2 Replies to “One week, two excellent events: #CbocSocial and #FWD50”

  1. Thanks again for sharing your very comprehensive notes. This is great for the majority who can’t afford $1200+ conferences like FWD50! Many of your notes resonated with something many Canadians have no doubt been thinking about a lot since Donald Trump’s election: the polarization of political debate.
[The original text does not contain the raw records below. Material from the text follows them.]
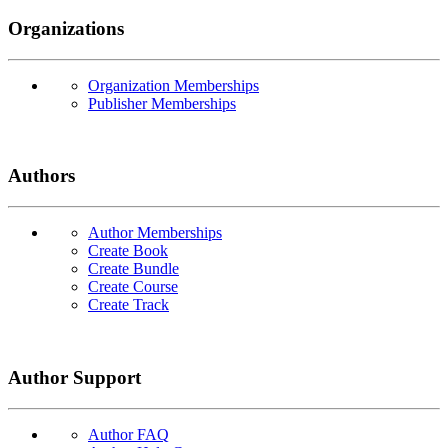
Organizations
Organization Memberships
Publisher Memberships
Authors
Author Memberships
Create Book
Create Bundle
Create Course
Create Track
Author Support
Author FAQ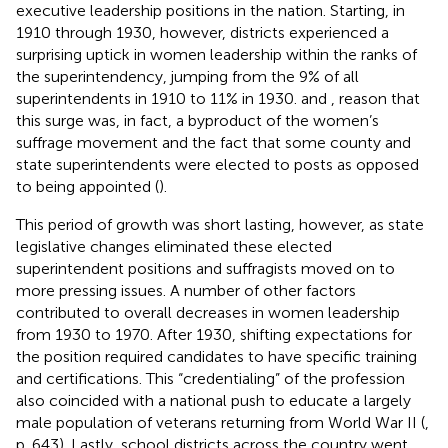
executive leadership positions in the nation. Starting, in
1910 through 1930, however, districts experienced a
surprising uptick in women leadership within the ranks of
the superintendency, jumping from the 9% of all
superintendents in 1910 to 11% in 1930.
and
,
reason that
this surge was, in fact, a byproduct of the women’s
suffrage movement and the fact that some county and
state superintendents were elected to posts as opposed
to being appointed (
).
This period of growth was short lasting, however, as state
legislative changes eliminated these elected
superintendent positions and suffragists moved on to
more pressing issues. A number of other factors
contributed to overall decreases in women leadership
from 1930 to 1970. After 1930, shifting expectations for
the position required candidates to have specific training
and certifications. This “credentialing” of the profession
also coincided with a national push to educate a largely
male population of veterans returning from World War II (
,
p. 643). Lastly, school districts across the country went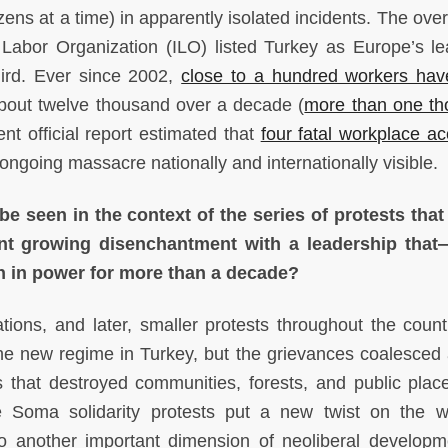
ns at a time) in apparently isolated incidents. The overa
 Labor Organization (ILO) listed Turkey as Europe’s le
third. Ever since 2002,
close to a hundred workers ha
bout twelve thousand over a decade (
more than one t
nt official report estimated that
four fatal workplace ac
ngoing massacre nationally and internationally visible.
e seen in the context of the series of protests tha
nt growing disenchantment with a leadership that
 in power for more than a decade?
ns, and later, smaller protests throughout the countr
he new regime in Turkey, but the grievances coalesced
s that destroyed communities, forests, and public plac
se Soma solidarity protests put a new twist on the 
to another important dimension of neoliberal developme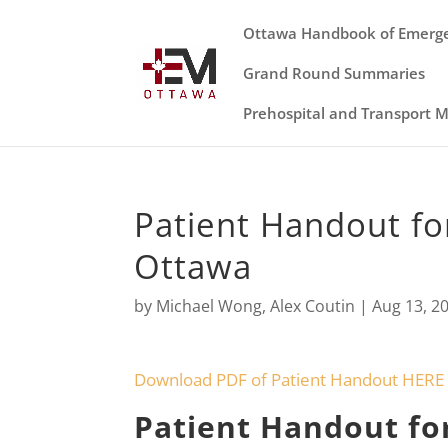
Ottawa Handbook of Emerg
Grand Round Summaries
Prehospital and Transport 
Patient Handout fo
Ottawa
by
Michael Wong
,
Alex Coutin
|
Aug 13, 2
Download PDF of Patient Handout HERE
Patient Handout fo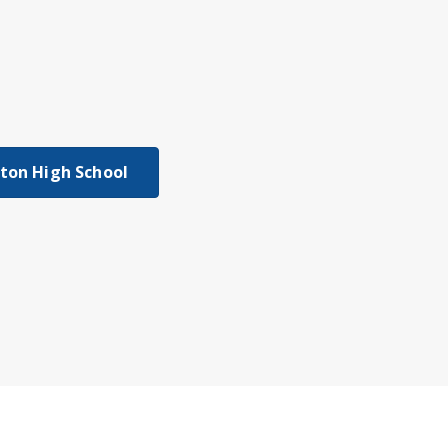
ton High School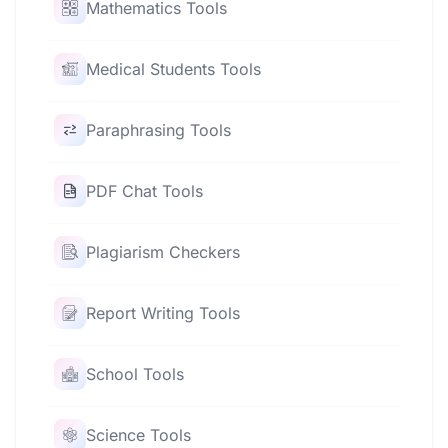
Mathematics Tools
Medical Students Tools
Paraphrasing Tools
PDF Chat Tools
Plagiarism Checkers
Report Writing Tools
School Tools
Science Tools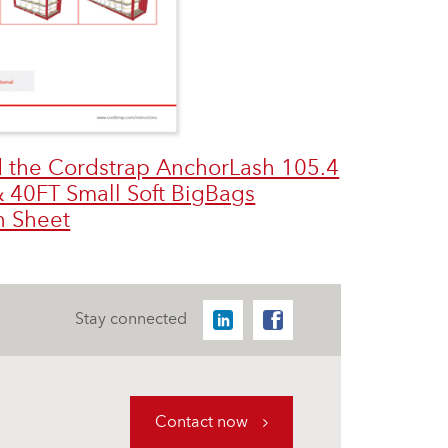
 the Cordstrap AnchorLash 105.4
 40FT Small Soft BigBags
n Sheet
Stay connected
Contact now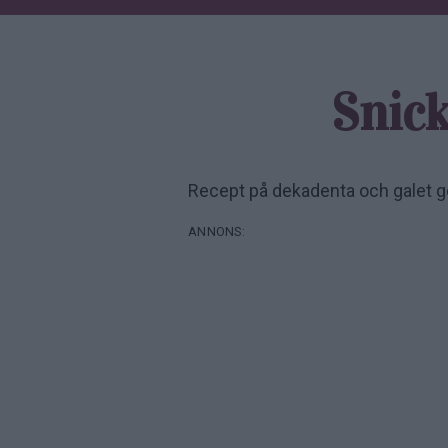
Snic
Recept på dekadenta och galet 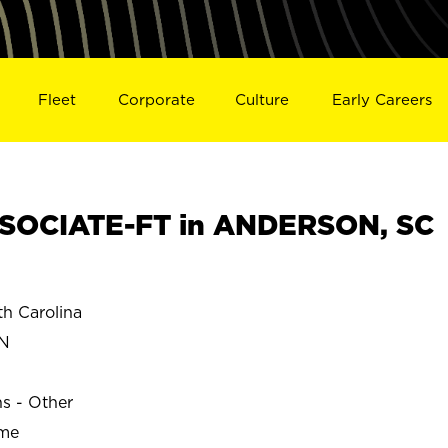
Fleet
Corporate
Culture
Early Careers
SOCIATE-FT in ANDERSON, SC
 Carolina
N
ns - Other
ime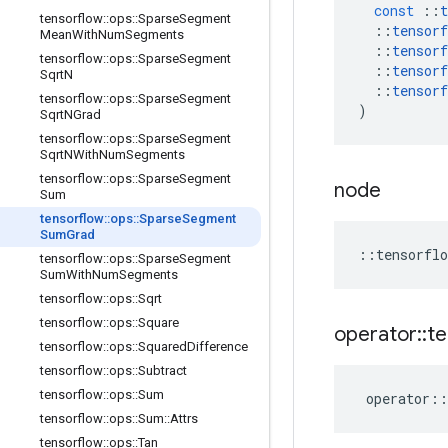
const
::
t
tensorflow
::
ops
::
Sparse
Segment
::
tensorf
Mean
With
Num
Segments
::
tensorf
tensorflow
::
ops
::
Sparse
Segment
::
tensorf
Sqrt
N
::
tensorf
tensorflow
::
ops
::
Sparse
Segment
)
Sqrt
NGrad
tensorflow
::
ops
::
Sparse
Segment
Sqrt
NWith
Num
Segments
tensorflow
::
ops
::
Sparse
Segment
node
Sum
tensorflow
::
ops
::
Sparse
Segment
Sum
Grad
::
tensorflo
tensorflow
::
ops
::
Sparse
Segment
Sum
With
Num
Segments
tensorflow
::
ops
::
Sqrt
tensorflow
::
ops
::
Square
operator
::
te
tensorflow
::
ops
::
Squared
Difference
tensorflow
::
ops
::
Subtract
tensorflow
::
ops
::
Sum
operator
::
tensorflow
::
ops
::
Sum
::
Attrs
tensorflow
::
ops
::
Tan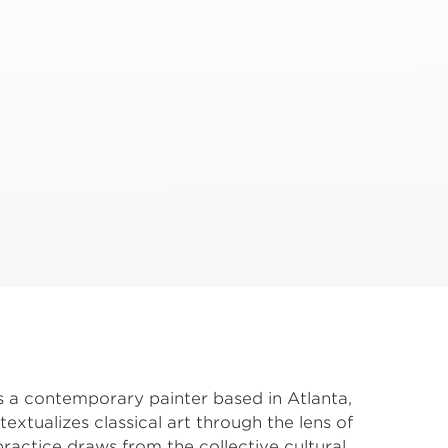
s a contemporary painter based in Atlanta, 
tualizes classical art through the lens of 
actice draws from the collective cultural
The PEW animated GIF you shared that shows, in stark visual clarity, how that polarization has grown in the US, raises the big question: how are we doing in Canada? Although Canada is fundamentally different from the US in many ways, we share some of the challenges that have led to such polarization. An essentially two-party political system, a population that uses social media mostly to reinforce their existing views (encouraged by social companies with business models based on such reinforcement) and fewer and fewer spaces where Canadians are nudged into respectful dialogue with people with different views, have all contributed. So what to do?
    I totally agree with the speaker who called for making digital citizenship/literacy mandatory from ages 5-18. I also agree with the idea that we can learn about engagement from the far right.
    Two things, however, concern me. The first was the speaker from Facebook who said they’re doing “lots of work” on counter-radicalization. Putting the focus on this very high profile but marginal target runs the risk of not addressing the much common and pervasive problem: everyday discrimination like that shown in the hit film Get Out. The second is the contrast between talk of diversity – and the lack of it – among the FWD50 attendees, especially the speakers. I attended only one evening of the FWD50 conference because there was another event that cost only $10 and included the FWD50 evening session. That night there was only one non-white speaker. If other days were different my comment may be mute but based on attending such conferences for years, I fear not.
    To get the kind of conversations going that we need to avoid going the route of the US, talk of diversity must become ACTUAL diversity in positions of power.